Living in the radical center

January 17, 2013

I’ve always been a believer in “the middle”.  My personal and political views could best be dubbed “radical centrist”.  There are extremes in everything, but it has been my experience that the truth (or the best course of action) nearly always lies somewhere in the middle.  Sometimes slightly left…  Sometimes slightly right…  But nearly always within 10% of the middle on either side.  It has been hard all my life not to jump to conclusions or be extremist, but just sit back and listen to both sides (the realists with strong opinions, not the radicals with stupid ideas), and then make and live by my own informed opinion.  It is easy enough for either side to skew the numbers to meet their needs so I try to take everything with a grain of salt and if I’m really serious about an issue, I simply do more research and seek out unbiased sources (which are becoming very scarce).  I rarely engage in debate or argument over any issue because I seldom feel like I have all the knowledge I need to do so.  The quote “It is better to remain silent and be thought a fool than open your mouth and remove all doubt” is one I live by.  And on the rare occasion that passion about a subject or misinformation taken as fact goad me into such discussion, I always lose or get frustrated, so I simply listen and then once I’m sure I have enough facts to make a decision, I do so and stand by it.  If I’m wrong, so be it.  I accept that.

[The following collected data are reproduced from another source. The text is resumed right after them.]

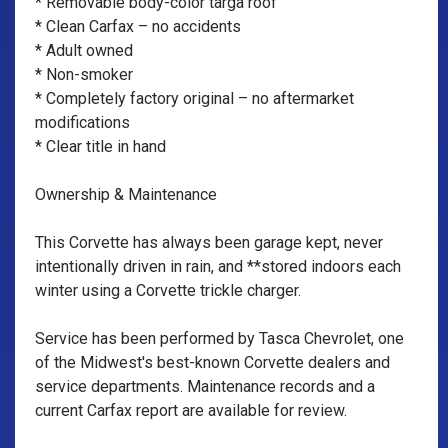
* Removable body-color targa roof
* Clean Carfax – no accidents
* Adult owned
* Non-smoker
* Completely factory original – no aftermarket
modifications
* Clear title in hand
Ownership & Maintenance
This Corvette has always been garage kept, never
intentionally driven in rain, and **stored indoors each
winter using a Corvette trickle charger.
Service has been performed by Tasca Chevrolet, one
of the Midwest's best-known Corvette dealers and
service departments. Maintenance records and a
current Carfax report are available for review.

I’m finding the radical center to be my best philosophy for health and fitness as well.  I have tried huge distances and high speed.  I have tried short distances and very slow.  Neither works for me.  Middle distances and moderate speeds work best for me.  High mileage hurts (and not in a good way).  Low mileage doesn’t get me the results I want.  The same holds true at the table.  Tiny portions or extreme diets leave me starving all the time, unable to concentrate and dealing with a continuous headache.  Ignoring portions and just eating til I’m full is fine, but only if I exercise A LOT and pay attention to WHAT I’m putting in those portions.

However, sometimes I can be radical.  Sometimes I HAVE to be extreme.  I know for a fact that my body does not metabolize alcohol.  Therefore it is immediately (and, seemingly, permanently) converted to fat.  If I want to lose weight and keep it off, this has to go.  I can’t moderate my way out of it.  And, honestly, I don’t trust my will power enough to be able to stop at a moderate amount.  So, it’s gotta go.  Cold turkey.  100%.  Gone.  Any drink I have from this point forward will simply be a failure on my part.  Forever.

Another radical, but perhaps not permanent belief I have is this.  I am physically incapable of running distances longer than 13 miles.  Oh, don’t get me wrong, I can DO it.  But the toll it takes on my body is unacceptable.  The goal here is to be physically active for the rest of my life.  I know that I am too overweight to push my mileages up now and if I do, I WILL get hurt.  So… my running mileages will stay at a moderate level until I am light enough that it is less detrimental to my body.  I “might” run a marathon or ultra some day.  That’s why I say this may not be permanent.  But I will not even entertain the idea until the scale says what I think it should say.  And, no, I will not “train” my way down to that weight.  That doesn’t work for me.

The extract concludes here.